Plötzlich wurde sein Gesicht wieder ernst. "Ich wüsste da etwas anderes. Vorhin hatte ich das Gegenteil behauptet, doch da bist du noch nicht strampelnd in meinen Armen gelegen. Es muss einfach sein." Sie hielt inne und ihr Atem stockte. Sie wusste, dass sie ihn abwehren konnte, doch etwas in ihrem Inneren ließ ihn gewähren. Leicht neigte er sein Gesicht zu ihr und ihre Lippen kamen sich immer näher. Der Lärm um sie herum wurde leiser und es gab nur noch sie beide. Wenige Zentimeter trennten sie noch von einander. Ein letztes Mal sah sie ihm noch in die Augen, bis sie ihre schließlich schloss und ihre Lippen sich berührten.

Ein Kribbeln durchzog ihren ganzen Körper und eine unbekannte Spannung sammelte sich in ihrem Bauch. Darüber würde sie später nachdenken, beschloss sie und gab sich ganz ihren Gefühlen hin. Seine Lippen waren weich und warm. Ein wenig schmeckten sie nach Chlor, aber das störte sie nicht. Sie wollte einfach nur die Welt um sie herum vergessen.

Mit der Zeit begann sich der Druck seiner Lippen zu verstärken und eine Stimme in ihrem Inneren begann nach mehr zu verlangen, ihn intensiver zu berühren.
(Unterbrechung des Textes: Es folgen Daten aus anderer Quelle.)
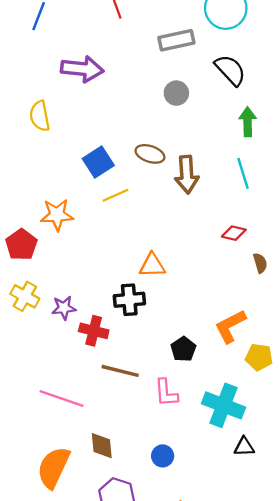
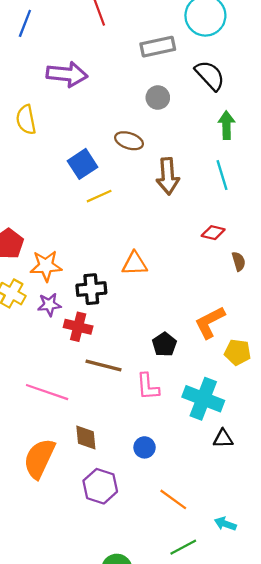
brown ellipse: (150, 154) -> (129, 141), moved
orange star: (57, 215) -> (46, 266), moved
black cross: (129, 300) -> (91, 289), moved

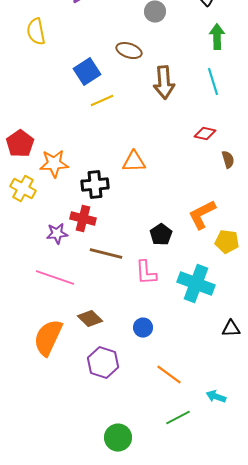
purple star: (49, 305) -> (57, 234), moved
brown diamond: (86, 437) -> (90, 319), turned -40
black triangle: (223, 439) -> (231, 329), moved

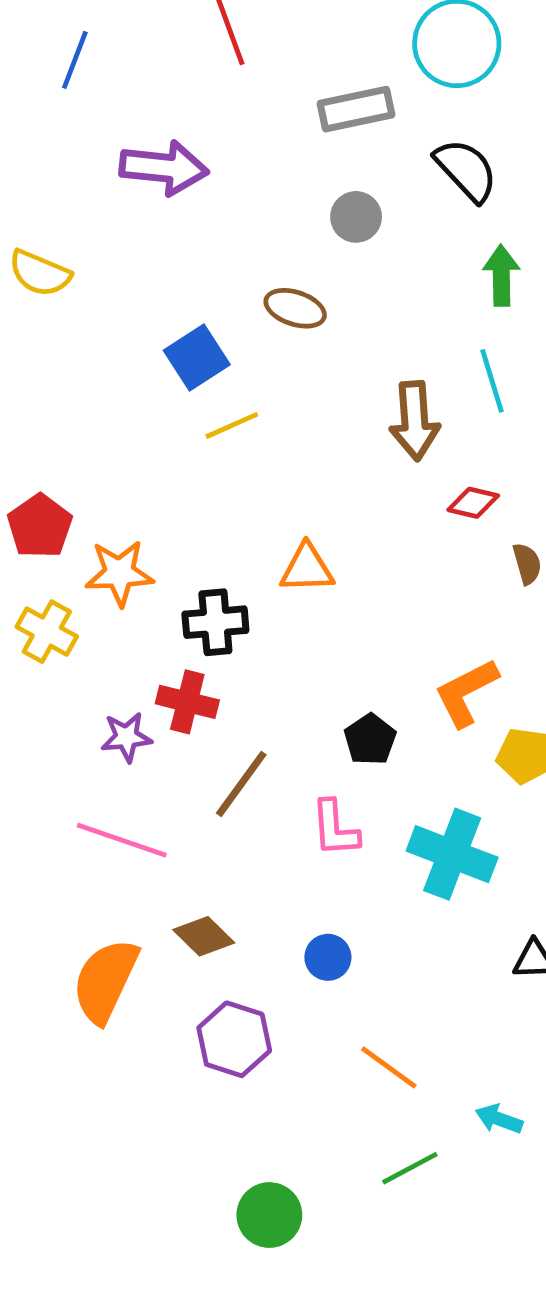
yellow semicircle: (36, 32) -> (40, 273), moved, turned -56
brown arrow: (164, 83) -> (415, 421), moved
brown line: (106, 254) -> (241, 784), turned -68

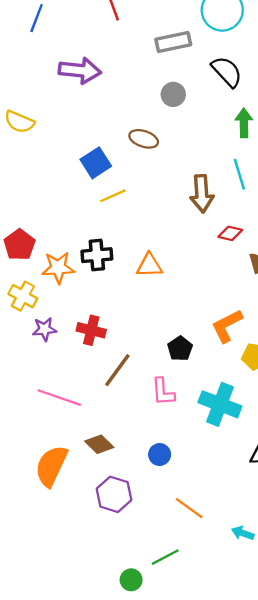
black cross: (215, 622) -> (97, 255), moved
purple star: (126, 737) -> (44, 329), moved
green line: (410, 1168) -> (165, 557), moved
green circle: (269, 1215) -> (131, 580), size x0.7

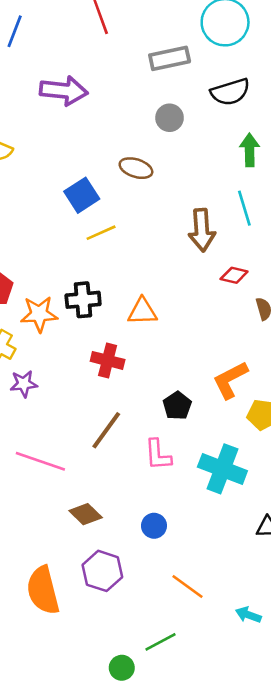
black semicircle: (227, 72) -> (230, 92), turned 116
red cross: (91, 330) -> (108, 360), moved
orange semicircle: (51, 466) -> (43, 590), moved, turned -39

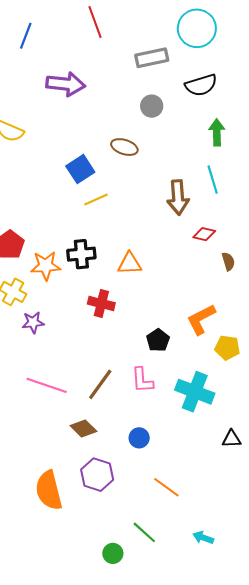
brown line: (106, 430) -> (100, 384), moved
cyan arrow: (248, 615) -> (203, 538), moved
green line: (160, 642) -> (144, 532), turned 70

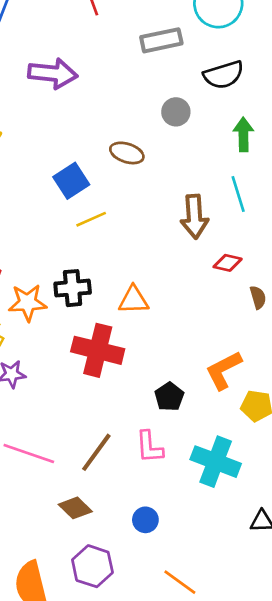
gray circle: (152, 106) -> (176, 112), moved
red cross: (101, 303) -> (98, 350), size x1.5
Erschrocken öffnete sie ihre Augen und zog sich zurück. Was dachte sie da nur? Das sollte sie nicht. Er sah ihre Verwirrtheit. "Was ist los?" Seine Stimme klang noch belegt und kam keuchend aus seinem Mund.

Statt einer Antwort befreite sie sich aus seinen Händen und griff nur auf ihre Lippen. Bereits auf dem Weg zum Beckenrand schüttelte sie nur den Kopf. "Es tut mir leid, das ist absurd. Ich muss hier weg." Er wollte sie zurückhalten. Wollte ihr sagen, dass nichts gewesen sei und das es was ganz normales gewesen ist sich zu küssen, doch sie hörte ihm nicht zu. Er versuchte sie einzuholen, doch immer wieder drängten sich Menschen in seinen Weg. Als er den Beckenrand erreicht hatte, war sie bereits mit ihrem Handtuch unterwegs zur Umkleidekabine. Was hatte sie nur? Diese Frage ging ihm die ganze Zeit durch den Kopf. Er musste sie aufhalten, aber wie?

Noch immer spürte sie seinen Geschmack auf ihren Lippen. Es war alles so schön gewesen, aber nun musste es vorbei sein. Was war nur in sie gefahren?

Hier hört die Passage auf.